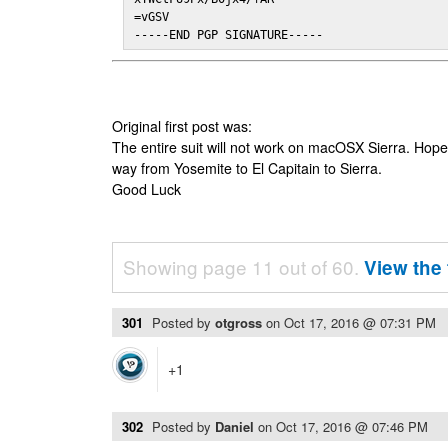
=vGSV

-----END PGP SIGNATURE-----
Original first post was:
The entire suit will not work on macOSX Sierra. Hop
way from Yosemite to El Capitain to Sierra.
Good Luck
Showing page 11 out of 60.
View the 
301
Posted by
otgross
on
Oct 17, 2016 @ 07:31 PM
+1
302
Posted by
Daniel
on
Oct 17, 2016 @ 07:46 PM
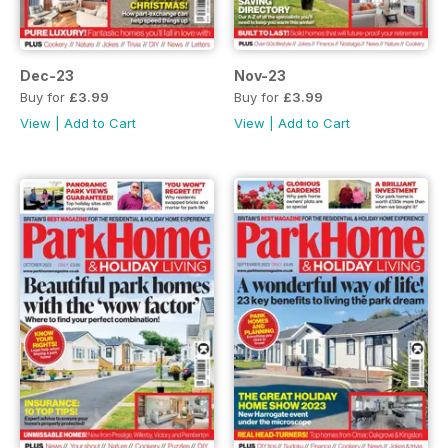
Dec-23
Nov-23
Buy for
£3.99
Buy for
£3.99
View
|
Add to Cart
View
|
Add to Cart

* What the task requires *
Please output the material as written, apart from the images.

* Solution to this exercise *
=vGSV

-----END PGP SIGNATURE-----
Original first post was:
The entire suit will not work on macOSX Sierra. Hop
way from Yosemite to El Capitain to Sierra.
Good Luck
Showing page 11 out of 60.
View the 
301
Posted by
otgross
on
Oct 17, 2016 @ 07:31 PM
+1
302
Posted by
Daniel
on
Oct 17, 2016 @ 07:46 PM
Dec-23
Nov-23
Buy for
£3.99
Buy for
£3.99
View
|
Add to Cart
View
|
Add to Cart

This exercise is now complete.